“Washington’s traditional approach to balancing the budget,” former Reagan White House official Peter Ferrara writes in today’s Wall Street Journal, “is to negotiate an agreement on a package of benefit cuts and tax increases. President Obama’s deficit commission seems likely to recommend just this strategy in December. The problem is that it never works.”
Wow, that’s a mouthful – and not a particularly accurate one at that.
Simply put, the history of the 1980s and 1990s shows conclusively that budget deals of the kind Ferrara disparages not only work, they are the only proven way through which a White House and Congress can reduce deficits. The deals of 1990 and 1993 in particular, along with deficitcutting legislation in 1982, 1984, 1997, and other years, played a huge role in converting thenrecord deficits to a budget surplus in 1998.
That’s not to say, of course, that deficit-cutting legislation explains it all. Supportive monetary policy and a booming economy for much of that period played a huge role as well – though, as I note below, the deficit-cutting deal of 1993 helped create the conditions for the growth that followed.
As for Ferrara, let’s take a closer look at how his claims stack up against the actual historical record.

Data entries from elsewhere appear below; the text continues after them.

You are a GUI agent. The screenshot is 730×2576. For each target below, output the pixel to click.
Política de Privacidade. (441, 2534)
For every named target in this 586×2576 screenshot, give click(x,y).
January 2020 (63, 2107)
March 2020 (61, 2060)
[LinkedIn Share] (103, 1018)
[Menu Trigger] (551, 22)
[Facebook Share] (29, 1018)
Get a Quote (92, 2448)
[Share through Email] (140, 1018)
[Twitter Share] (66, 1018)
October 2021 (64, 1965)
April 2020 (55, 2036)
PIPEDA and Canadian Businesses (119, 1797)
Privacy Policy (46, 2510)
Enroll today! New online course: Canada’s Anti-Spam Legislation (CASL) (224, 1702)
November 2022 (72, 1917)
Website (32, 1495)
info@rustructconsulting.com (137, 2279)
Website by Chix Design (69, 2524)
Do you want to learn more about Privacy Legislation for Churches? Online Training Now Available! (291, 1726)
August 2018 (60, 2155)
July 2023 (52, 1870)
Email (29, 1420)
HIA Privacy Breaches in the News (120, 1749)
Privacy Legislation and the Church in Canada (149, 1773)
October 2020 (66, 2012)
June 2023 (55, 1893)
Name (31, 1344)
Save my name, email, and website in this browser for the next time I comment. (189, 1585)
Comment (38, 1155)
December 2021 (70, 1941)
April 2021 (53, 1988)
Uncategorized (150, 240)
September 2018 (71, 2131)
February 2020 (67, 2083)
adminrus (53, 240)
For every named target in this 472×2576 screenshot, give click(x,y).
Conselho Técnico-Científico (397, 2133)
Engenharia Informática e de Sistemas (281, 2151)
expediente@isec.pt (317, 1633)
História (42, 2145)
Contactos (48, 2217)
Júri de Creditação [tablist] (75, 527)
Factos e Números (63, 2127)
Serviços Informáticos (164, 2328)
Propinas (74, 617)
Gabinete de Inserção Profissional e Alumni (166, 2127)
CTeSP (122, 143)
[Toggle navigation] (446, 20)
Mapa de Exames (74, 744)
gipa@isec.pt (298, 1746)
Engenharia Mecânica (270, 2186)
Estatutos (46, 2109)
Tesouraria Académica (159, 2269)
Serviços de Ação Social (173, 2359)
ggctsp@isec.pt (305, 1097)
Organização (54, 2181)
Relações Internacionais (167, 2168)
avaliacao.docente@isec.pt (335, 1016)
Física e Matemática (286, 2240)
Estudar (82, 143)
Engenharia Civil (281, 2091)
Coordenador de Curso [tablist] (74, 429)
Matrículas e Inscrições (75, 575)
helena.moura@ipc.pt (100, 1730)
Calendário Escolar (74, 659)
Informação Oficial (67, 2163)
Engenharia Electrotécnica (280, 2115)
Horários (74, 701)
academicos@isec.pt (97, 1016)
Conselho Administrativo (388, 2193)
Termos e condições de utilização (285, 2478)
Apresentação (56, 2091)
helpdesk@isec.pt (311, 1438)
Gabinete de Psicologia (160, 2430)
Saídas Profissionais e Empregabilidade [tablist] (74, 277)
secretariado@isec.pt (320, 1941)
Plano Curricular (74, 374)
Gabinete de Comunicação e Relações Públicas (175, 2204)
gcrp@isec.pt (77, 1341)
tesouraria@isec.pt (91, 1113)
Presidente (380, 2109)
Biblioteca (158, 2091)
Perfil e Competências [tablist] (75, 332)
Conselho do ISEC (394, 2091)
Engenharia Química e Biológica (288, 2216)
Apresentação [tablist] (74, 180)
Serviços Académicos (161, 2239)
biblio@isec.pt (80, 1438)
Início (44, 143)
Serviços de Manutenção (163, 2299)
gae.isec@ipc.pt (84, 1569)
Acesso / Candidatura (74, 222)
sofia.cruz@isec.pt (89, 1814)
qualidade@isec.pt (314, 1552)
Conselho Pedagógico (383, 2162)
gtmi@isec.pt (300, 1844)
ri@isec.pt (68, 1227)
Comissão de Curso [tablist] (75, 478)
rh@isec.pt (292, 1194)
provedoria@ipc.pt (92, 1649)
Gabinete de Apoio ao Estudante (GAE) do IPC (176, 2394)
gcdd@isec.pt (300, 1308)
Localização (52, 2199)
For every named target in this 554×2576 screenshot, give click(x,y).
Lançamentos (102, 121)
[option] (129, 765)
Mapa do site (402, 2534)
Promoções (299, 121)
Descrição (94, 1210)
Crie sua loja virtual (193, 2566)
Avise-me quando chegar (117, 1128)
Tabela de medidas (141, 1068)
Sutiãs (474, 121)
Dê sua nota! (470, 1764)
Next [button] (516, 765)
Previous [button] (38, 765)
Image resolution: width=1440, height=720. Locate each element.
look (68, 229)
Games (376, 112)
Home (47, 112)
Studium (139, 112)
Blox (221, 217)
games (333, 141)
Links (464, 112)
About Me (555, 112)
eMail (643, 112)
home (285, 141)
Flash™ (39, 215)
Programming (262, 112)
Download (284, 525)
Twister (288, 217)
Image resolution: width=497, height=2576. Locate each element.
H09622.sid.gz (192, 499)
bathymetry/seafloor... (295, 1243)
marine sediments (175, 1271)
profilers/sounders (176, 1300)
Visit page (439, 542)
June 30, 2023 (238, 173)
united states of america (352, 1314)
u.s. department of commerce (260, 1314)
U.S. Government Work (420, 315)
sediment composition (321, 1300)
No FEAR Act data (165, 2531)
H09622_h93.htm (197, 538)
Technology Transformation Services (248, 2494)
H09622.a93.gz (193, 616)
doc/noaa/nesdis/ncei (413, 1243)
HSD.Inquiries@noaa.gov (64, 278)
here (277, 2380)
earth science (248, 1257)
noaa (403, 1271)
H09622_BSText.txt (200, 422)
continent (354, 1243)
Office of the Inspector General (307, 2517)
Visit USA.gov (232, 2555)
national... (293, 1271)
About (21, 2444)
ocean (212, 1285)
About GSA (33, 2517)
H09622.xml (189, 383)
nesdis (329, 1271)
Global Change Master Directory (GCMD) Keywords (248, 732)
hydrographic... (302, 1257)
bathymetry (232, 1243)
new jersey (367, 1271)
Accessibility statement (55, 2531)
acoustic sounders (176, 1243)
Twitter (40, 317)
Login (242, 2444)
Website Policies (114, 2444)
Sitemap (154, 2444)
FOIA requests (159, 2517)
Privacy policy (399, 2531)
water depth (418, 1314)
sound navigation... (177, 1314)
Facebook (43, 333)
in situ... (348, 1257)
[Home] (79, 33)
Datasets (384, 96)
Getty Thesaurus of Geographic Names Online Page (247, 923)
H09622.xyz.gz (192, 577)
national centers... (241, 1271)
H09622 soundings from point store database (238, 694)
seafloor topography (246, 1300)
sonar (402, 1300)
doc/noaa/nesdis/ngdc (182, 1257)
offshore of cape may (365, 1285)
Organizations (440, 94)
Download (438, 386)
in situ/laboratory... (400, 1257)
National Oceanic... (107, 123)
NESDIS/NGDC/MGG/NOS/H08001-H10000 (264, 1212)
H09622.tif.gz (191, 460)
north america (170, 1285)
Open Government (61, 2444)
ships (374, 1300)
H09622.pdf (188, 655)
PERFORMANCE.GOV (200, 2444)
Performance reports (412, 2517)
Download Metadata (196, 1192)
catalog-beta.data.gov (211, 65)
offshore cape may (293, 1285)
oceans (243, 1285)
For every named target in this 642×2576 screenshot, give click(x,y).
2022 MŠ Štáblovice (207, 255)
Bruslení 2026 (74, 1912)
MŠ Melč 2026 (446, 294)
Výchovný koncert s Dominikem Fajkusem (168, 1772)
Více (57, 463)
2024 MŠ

First, he writes of deficit-reduction deals: “What happens is the tax increases get permanently adopted into law. But the spending cuts are almost never fully adopted and, even if they are, they are soon swept away in the next spendthrift budget.”
Nonsense. As his prime example of fiscal perfidy, Ferrara states, “In 1982, congressional Democrats promised President Ronald Reagan $3 in spending cuts for every dollar in tax increases. Reagan went to his grave waiting for those spending cuts.”
Democrats made no such promise. It was Republican Bob Dole, the Senate Finance Committee chairman in 1982 and later the Senate Majority Leader, who dismissed this age-old legend about $3 in spending cuts for every $1 in tax increases as “an agreement between the President and his speechwriters.”
Besides, Ferrara himself seems to acknowledge that his general point – spending cuts never stick – isn’t quite accurate. He writes that after Republicans took over in 1995, Congress “cut federal discretionary spending by 5.4%, measured in constant dollars” and that as a percent of gross domestic product (GDP), it “dropped 17.5% between 1995 and 1999.”
If Ferrara really means that Democrat-imposed spending cuts don’t stick, well, that’s not right either. Total federal spending fell every year as a percentage of GDP under President Clinton (including the first two, when Democrats ran Congress), as the Historical Tables book from the Office of Management and Budget makes clear. So, too, did discretionary spending, except for a tiny rise from 6.2% to 6.3% of GDP from 1999 to 2000.
Second, Ferrara writes about the futility of tax increases: “In 1993, President Bill Clinton tried again as the Democrat-controlled Congress passed a tax increase as part of another budget deal. By 1995, however, Mr. Clinton greeted the new Republican-controlled Congress with a budget that projected $200 billion deficits indefinitely into the future.”
Despite the implication – that Clinton’s tax increase made the fiscal picture worse – the deficit fell every year under Clinton from the record $290 billion that he inherited from President George H.W. Bush until the budget reached balance in 1998.
The notion that, somehow, things started to turn around when Republicans took over Congress in 1995 is absurd. So, too, is the notion that Clinton’s tax increase generated higher deficits or hurt the economy.
What actually happened, as I was fond of writing as OMB’s communications director from 1994 to 1997, was that Clinton’s 1993 budget deal with congressional Democrats – which every Republican opposed – helped generate what the White House called a “virtuous cycle” of lower interest rates, more business investment, more jobs, lower inflation, stronger growth, and higher living standards.
Third, Ferrara writes about how to balance the budget going forward: “Start with the tax reforms necessary to maximize long-term growth and shoehorn spending into that revenue base.”
Ferrara would cut the corporate tax rate, impose a flat tax on individuals, close tax loopholes, eliminate the estate tax and alternative minimum tax, kill all unspent funds under last year’s stimulus bill, restructure Social Security and Medicare, reform all means-tested programs including Medicaid, roll back other spending, phase out farm subsidies, and end “corporate welfare.”
That’s a radical agenda for addressing our looming budget deficits, but one that deserves a hearing as much as any other.
In mulling it, however, policymakers should not be fooled by the falsities and unsubstantiated claims that Ferrara puts forward in today’s piece.